Ed menatap nanar adik papa nya itu. Pamannya menghadiri persidangan putusan vonis untuknya atas tuduhan pembunuhan. Bahkan laki-laki itu tidak membantunya sama sekali dengan membawa seorang pengacara, dia hanya duduk diam, sesekali ditampilkannya raut wajah jengah.

Ed cuma bisa pasrah dan yang membuatnya cukup kaget adalah dia hanya dijatuhi hukuman dua tahun. Itu tidak terdengar seperti hukuman untuk seorang pembunuh. Tapi dibalik itu semua, tentu saja sahabatnya Ester berperan besar.

Dia tau kalau Pamannya memiliki konflik dengan papa nya karna perebutan harta warisan. Namun Ed tak habis pikir jika paman nya itu ternyata juga ikut tidak menyukainya. Padahal selama ini setiap kali Pamannya ke rumah, dia selalu bersikap baik, tapi setelah segalanya hancur bahkan dia tidak membantu Ed sama sekali.

***

"Om Herman."

Zelin jelas kaget melihat orang yang ingin dikenalkan ke papa nya malah terlihat saling mengenal. Zelin meremas tangan Ed digenggamannya ketika melihat wajah kekasihnya itu memucat.

"Kamu kenal papa?"

"Kamu anaknya Om Herman?"

Ed malah bertanya balik atas pertanyaan Zelin, membuat gadis itu spontan mengangguk.

"Om nggak nyangka ternyata kamu sudah bebas dari penjara dan ohh..."

Herman menatap ke arah anak dan keponakannya dengan pandangan menyelidik, apalagi tangan keduanya saling menggenggam.

"....kalian berdua terlihat akrab?." sambungnya.

"Kami pacaran." jawab Ed lugas tanpa keraguan sama sekali.

Zelin menunduk takut melihat ekspresi dingin papa nya.

"Zelin.

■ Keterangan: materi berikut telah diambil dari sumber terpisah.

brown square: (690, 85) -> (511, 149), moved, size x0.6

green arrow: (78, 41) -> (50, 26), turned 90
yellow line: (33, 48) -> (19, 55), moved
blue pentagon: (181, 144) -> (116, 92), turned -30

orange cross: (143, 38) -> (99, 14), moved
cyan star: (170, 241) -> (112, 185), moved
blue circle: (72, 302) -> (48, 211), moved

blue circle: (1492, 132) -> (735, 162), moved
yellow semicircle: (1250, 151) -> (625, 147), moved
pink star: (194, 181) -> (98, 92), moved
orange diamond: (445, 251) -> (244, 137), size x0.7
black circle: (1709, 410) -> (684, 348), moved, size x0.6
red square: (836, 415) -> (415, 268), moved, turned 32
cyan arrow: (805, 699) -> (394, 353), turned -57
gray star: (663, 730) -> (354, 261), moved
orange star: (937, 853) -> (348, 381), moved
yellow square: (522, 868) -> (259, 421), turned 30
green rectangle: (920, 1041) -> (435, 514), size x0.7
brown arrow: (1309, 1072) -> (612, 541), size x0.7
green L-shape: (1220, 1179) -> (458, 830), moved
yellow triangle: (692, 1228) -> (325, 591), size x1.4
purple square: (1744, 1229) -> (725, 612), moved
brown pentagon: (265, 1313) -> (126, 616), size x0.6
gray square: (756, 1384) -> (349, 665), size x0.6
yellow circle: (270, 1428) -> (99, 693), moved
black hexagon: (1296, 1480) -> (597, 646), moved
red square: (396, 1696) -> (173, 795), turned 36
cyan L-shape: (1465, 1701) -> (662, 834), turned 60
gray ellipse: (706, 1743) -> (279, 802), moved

Jawab papa, apa itu benar?"

Dengan ragu Zelin mengangkat kepalanya, kemudian mengangguk.

"Rea. Keluar kamu dari sini sekarang." ucap Herman dengan penuh penekanan.

"Pa. Jangan usir Ed." mohon Zelin pada papa nya. Dia tidak ingin seperti ini, situasi ini lah yang paling dia tidak ingin terjadi. Belum lagi ditambah fakta kalau pacarnya ternyata sepupunya sendiri.

"Om. Aku serius soal hubunganku dengan Zelin. Aku mohon beri kami kesempatan." ucap Ed.

Walaupun mendengar kabar kalau Zelin ternyata anak dari adik papa nya tak membuatnya seketika gentar. Bagaimana pun caranya dia harus berhasil membuat paman nya luluh.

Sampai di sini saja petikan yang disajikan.